The fight to define “woman” is coming to Denver, but not through our normal political process. A lawsuit that started inside of a sorority house at the University of Wyoming has reached the Tenth Circuit Court of Appeals, where judges will hear arguments next month.
When the Wyoming chapter of Kappa Kappa Gamma initiated a transgender-identifying male into their sisterhood and their shared sorority house, other members saw this as a violation of the sorority’s bylaws, which restrict membership to women only. Six plaintiffs filed suit.
Whether women-only spaces should include males who identify as women is a monumental question for the women involved, and should be settled through a democratic process. If desired, KKG can update its membership rules to welcome people who aren’t biological women.
But it seems the leadership of the sorority didn’t want that. They wanted to reinvent the definition of “women” in the sorority’s governing documents to add its opposite, without asking or telling anyone.
Many legislators and bureaucrats don’t want to use the democratic process, either. They’d also rather this matter be decided by judges or Supreme Court Justices like Ketanji Brown Jackson, who famously declined to offer a definition of “woman” during her confirmation hearing.
Most Americans (57%) believe that “whether someone is a man or a woman is determined by the sex they were assigned at birth.” And most (over 60%) say that “trans women and girls should not be allowed to compete in sports with other women and girls.”

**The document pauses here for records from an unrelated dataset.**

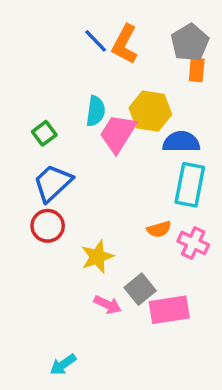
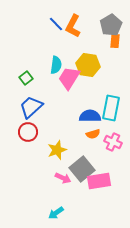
blue semicircle: (181, 142) -> (90, 116), moved
gray square: (140, 289) -> (82, 169), size x1.4
cyan arrow: (63, 365) -> (56, 213), moved

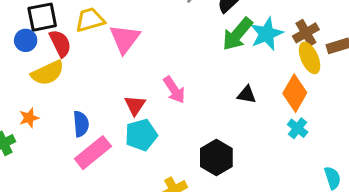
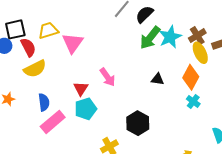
yellow semicircle: (48, 73) -> (35, 69), moved

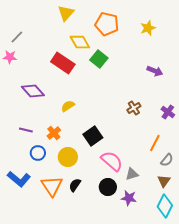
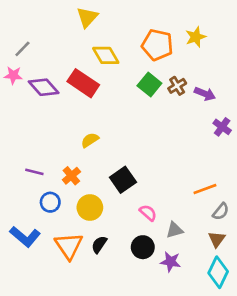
orange pentagon: (107, 24) -> (157, 45), moved
green square: (99, 59) -> (149, 85), moved
purple diamond: (33, 91) -> (44, 87), moved
brown cross: (134, 108) -> (177, 86), moved
purple cross: (168, 112) -> (222, 127), moved
orange line: (155, 143) -> (205, 189), turned 42
pink semicircle: (112, 161) -> (148, 213), size x0.6

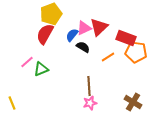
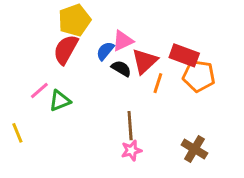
red triangle: (99, 27) -> (145, 61), moved
orange line: (108, 57) -> (158, 83), turned -40
yellow line: (12, 103) -> (17, 133), moved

For this reason, Colorado lawmakers will not let legislation to protect women’s sports, or other women-only spaces, see the light of day. The “Women’s Rights in Athletics” bill was killed 8-3 in committee in the Colorado legislature in 2023, never getting a floor vote.
Similarly, special interests have been fighting hard to keep this issue off the ballots of Colorado voters. Ballot initiative #160 “Public Athletics Programs for Minors” would limit participation in girls’ sports to females “based on biological sex at birth.” Opponents of the measure appealed to the Colorado Supreme Court and attempted to deny voters the chance to weigh in. Fortunately, the Court just ruled that the initiative can proceed to the signature collection process required of all ballot initiatives.
It’s not just sororities and sports—fun things!—where the definition of “women” matters. Women and men are segregated in prisons, locker rooms, bathrooms, domestic violence shelters, homeless shelters, and dormitories.
In all of these areas, there are implications for women’s safety and privacy if “women” no longer refers to a biological reality but instead a subjective gender identity.
By simply redefining “woman” to include anyone who identifies as a woman, the political Left (and civic institutions like youth sports leagues or “women”-only volunteer organizations) have achieved policy changes that majorities of Americans might not have voted for or supported. In this sense, opening women’s spaces to males who identify as female represents an undemocratic or “back door” change—one that is likely to stoke negativity, as people (rightly) do not feel that they had any say in how this change was made.
That’s why five states have adopted a “Women’s Bill of Rights” that clarifies the definition of the word woman to accord with biological sex, and not gender identity. Importantly—especially for a state like Colorado—the Women’s Bill of Rights does not dictate that any space or sport exclude people who identify as transgender. It simply requires that policy decisions about sex and gender identity be made and communicated clearly, through a transparent, democratic process.
Instead, forcing these hot-button cultural debates into the courtroom will only foment frustration, as too many Americans feel they have no say. The KKG plaintiffs certainly felt this way when their sorority house welcomed a male member to live alongside them. They felt, and feel, that their privacy, safety, and sisterhood are violated by this change.
If the meanings of words can be changed after-the-fact, in laws or other agreements, we will lose the ability to hold anyone accountable to a contract, including the most basic social contract—that between the government and the governed.